The Heritage Foundation and some other think tanks have argued for years that an FEHBP-style health exchange would make sense.

the exchange must provide a level playing field for all competing plans – no unfair kickbacks or financial links between the exchange and any one plan. The FEHBP is strictly neutral. But Mr. Obama wants to inject a government-run insurance plan as one of the competitors in his exchange version. That’s dangerous.

A government-sponsored exchange would naturally write the rules to favor its own plan. Imagine if baseball umpires and the New York Yankees both worked for George Steinbrenner. The Red Sox or Rays wouldn’t stand a chance.

Moffit, August 14, 2008:

In the Federal Employees Health Benefits Program (FEHBP), the unique consumer-driven health program that covers federal workers and retirees–and which many cite as a functioning version of a “national health insurance exchange”–the United States Office of Personnel Management (OPM), the agency that administers the program, does not field an “OPM Health Plan” to compete with the hundreds of private health plans around the country. In the FEHB, competing health plans offer a variety of different benefit packages, from managed care offerings to health savings accounts plans. And in the FEHBP, the private health plans, not the taxpayers, assume the financial risks.

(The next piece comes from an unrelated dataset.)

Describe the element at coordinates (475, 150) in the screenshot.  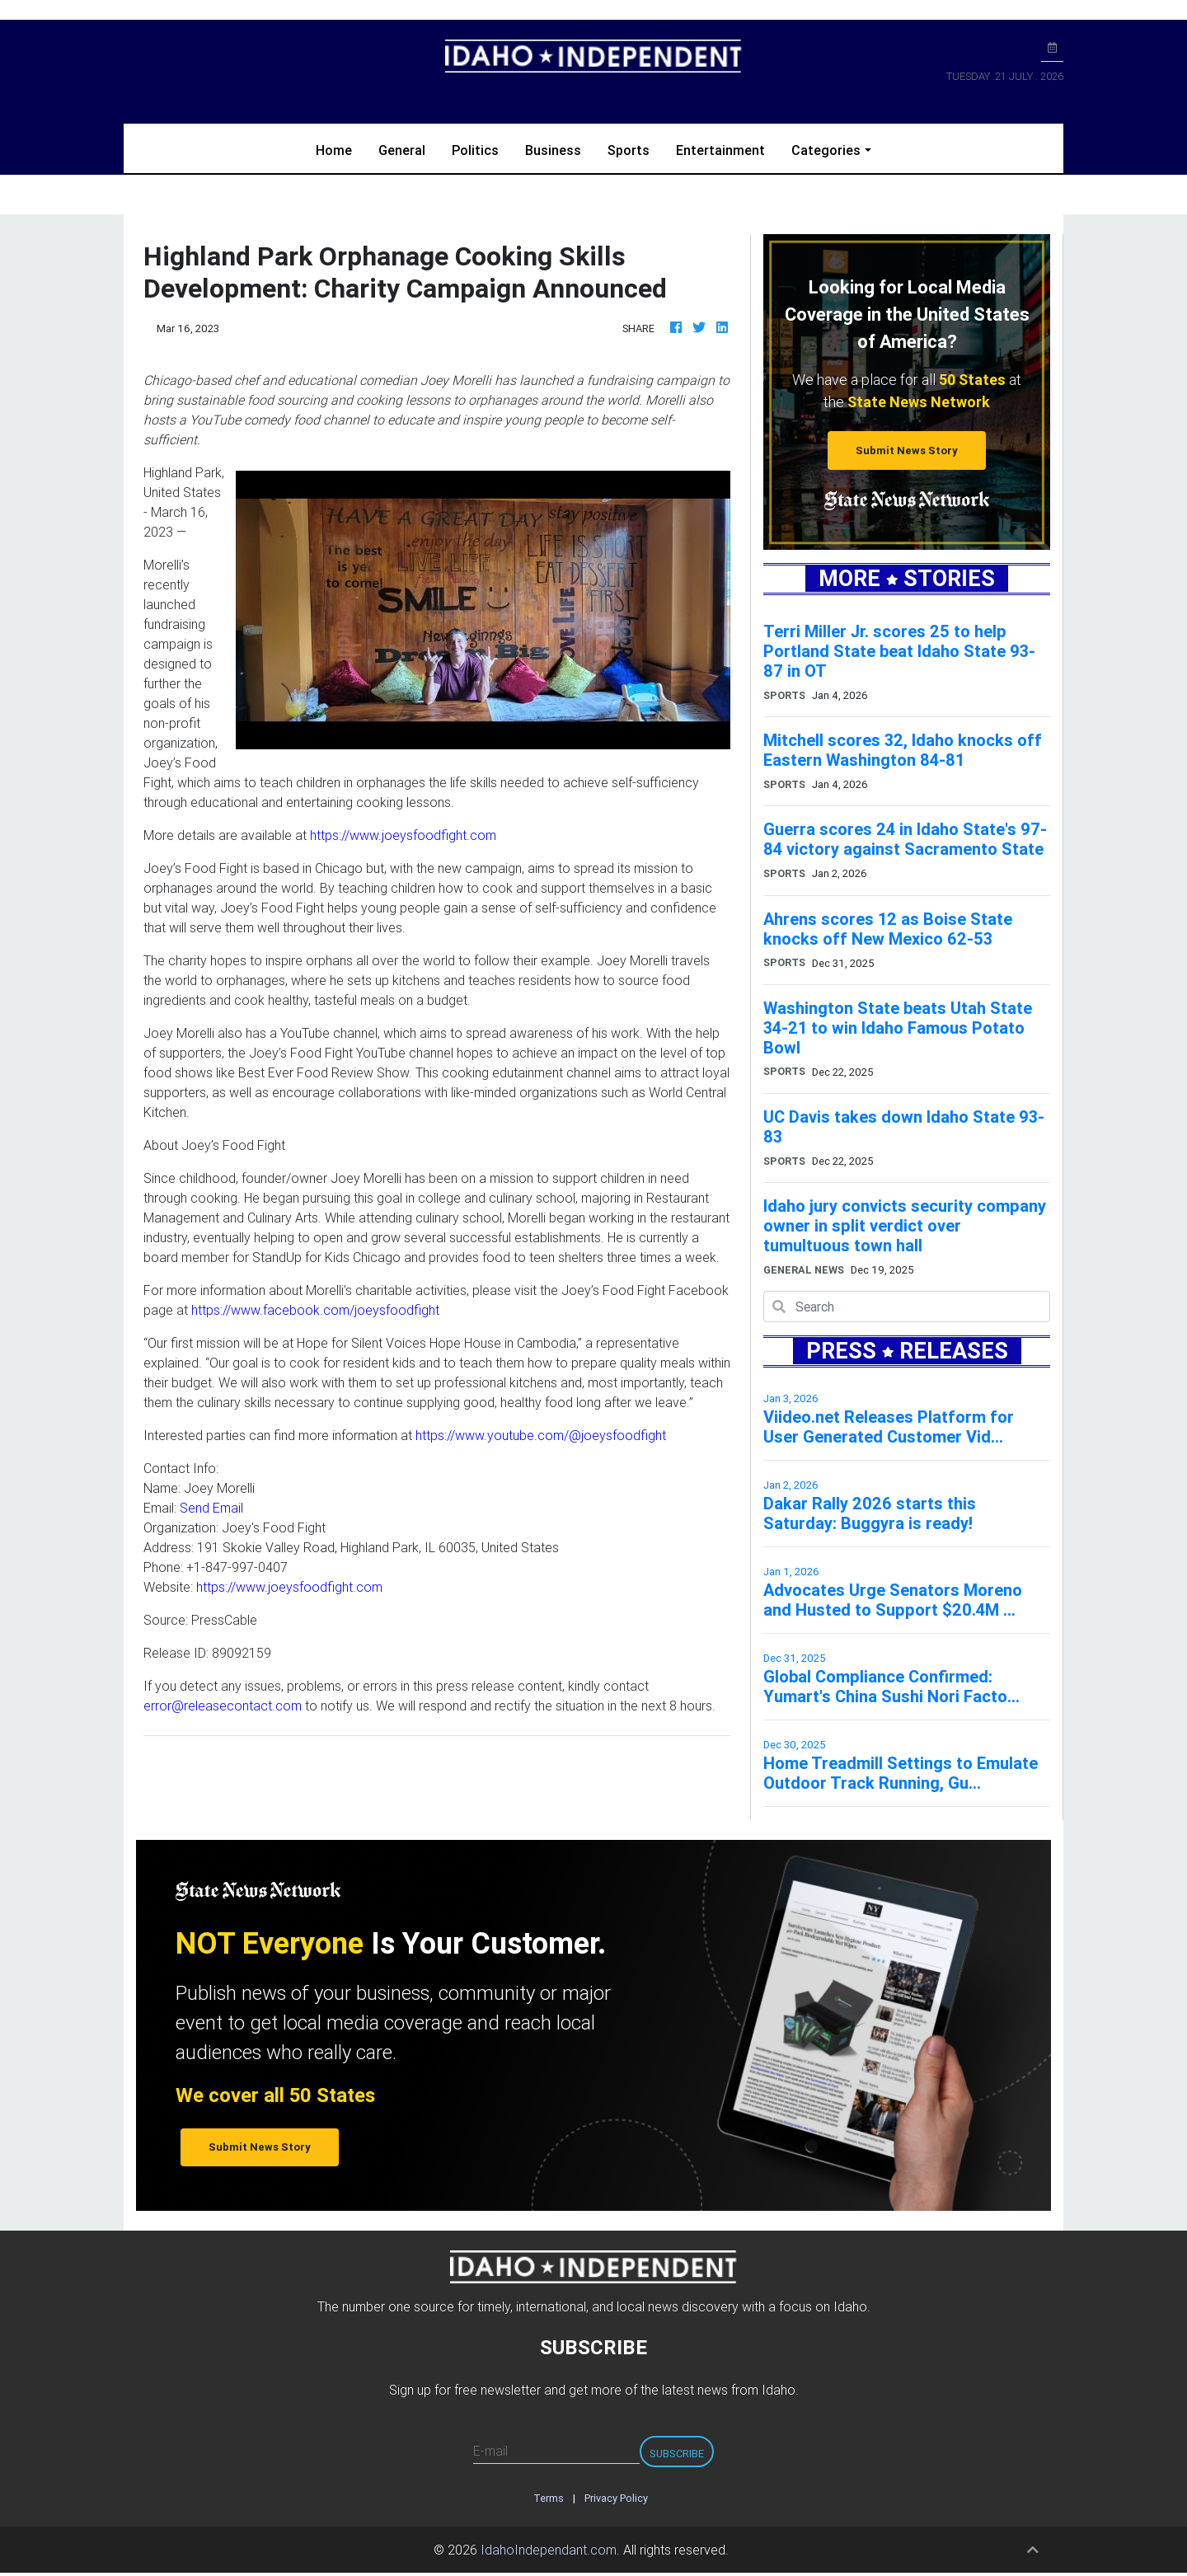
I see `Politics` at that location.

But the proposal for a national health insurance exchange with the government as a direct competitor is very different. The government would not only set the rules for the competition, but it would also enter into the competition as a player. The incentives governing the government plan and its powerful board of directors–presumably Congress–would not only be economic but also political. As a result, the role of consumers personally choosing value for their dollars would be dramatically diminished.

The likely incentives for government officials would be to set rules to advantage the government’s own health plan and to disadvantage the private health plans, including setting the government’s health plan premiums artificially low, reducing or eliminating cost-sharing requirements, or more heavily subsidizing certain benefits to make the government health plan more attractive than the private health plans. These plans would operate without incurring any of the normal financial risks that private health plans must bear.

Butler, June 19, 2008:

It is also important to remember an old sporting adage—if the umpire works for one of the teams, you should be suspicious of the score. The simple fact is that if the government is sponsoring a competition within an exchange, and also is responsible for one of the plans, there can be little doubt that the rules and regulations promulgated by the exchange will tend to advantage the government-sponsored plan. This will be compounded if, like Medicare, the public plan receives a large taxpayer subsidy.